# [TASK]
Copy each line of the entries that includes the word "โรงงานผล".

# [RECORDS SHOWN]
Content starts

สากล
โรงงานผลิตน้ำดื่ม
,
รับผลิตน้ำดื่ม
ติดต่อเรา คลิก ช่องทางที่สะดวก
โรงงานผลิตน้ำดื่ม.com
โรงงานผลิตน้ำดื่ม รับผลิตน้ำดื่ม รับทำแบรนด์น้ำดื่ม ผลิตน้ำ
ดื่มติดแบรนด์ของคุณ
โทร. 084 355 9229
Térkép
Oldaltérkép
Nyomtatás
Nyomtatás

Content ends
Content starts

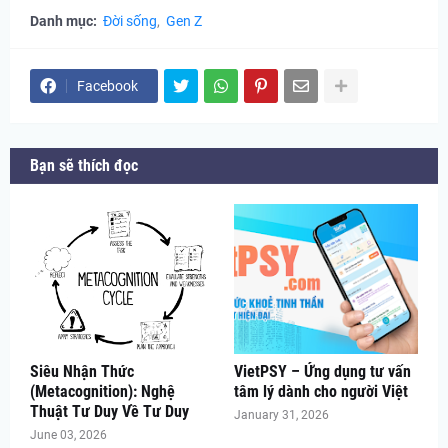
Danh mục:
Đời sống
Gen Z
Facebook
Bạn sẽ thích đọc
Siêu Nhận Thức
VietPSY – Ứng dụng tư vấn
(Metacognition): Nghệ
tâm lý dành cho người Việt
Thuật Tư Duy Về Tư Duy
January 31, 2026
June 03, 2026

Content ends
Content starts

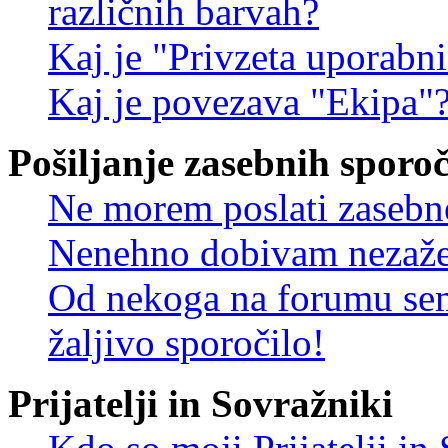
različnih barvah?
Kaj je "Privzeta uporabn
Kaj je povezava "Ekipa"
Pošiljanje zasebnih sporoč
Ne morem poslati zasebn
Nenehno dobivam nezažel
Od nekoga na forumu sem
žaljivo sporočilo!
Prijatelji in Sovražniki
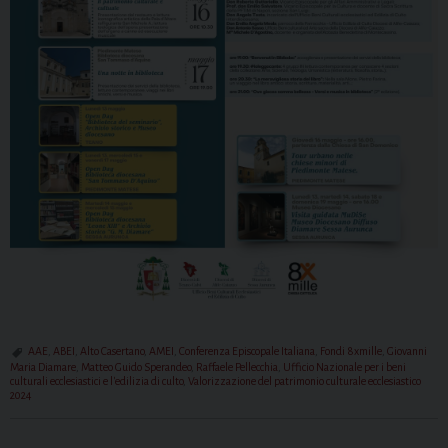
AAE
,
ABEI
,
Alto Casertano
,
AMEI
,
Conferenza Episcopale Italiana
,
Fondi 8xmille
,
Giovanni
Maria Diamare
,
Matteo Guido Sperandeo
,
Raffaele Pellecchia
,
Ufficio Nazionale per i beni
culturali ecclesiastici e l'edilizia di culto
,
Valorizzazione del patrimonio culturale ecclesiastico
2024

Content ends

# [COMPLETED EXERCISE]
โรงงานผลิตน้ำดื่ม
โรงงานผลิตน้ำดื่ม.com
โรงงานผลิตน้ำดื่ม รับผลิตน้ำดื่ม รับทำแบรนด์น้ำดื่ม ผลิตน้ำ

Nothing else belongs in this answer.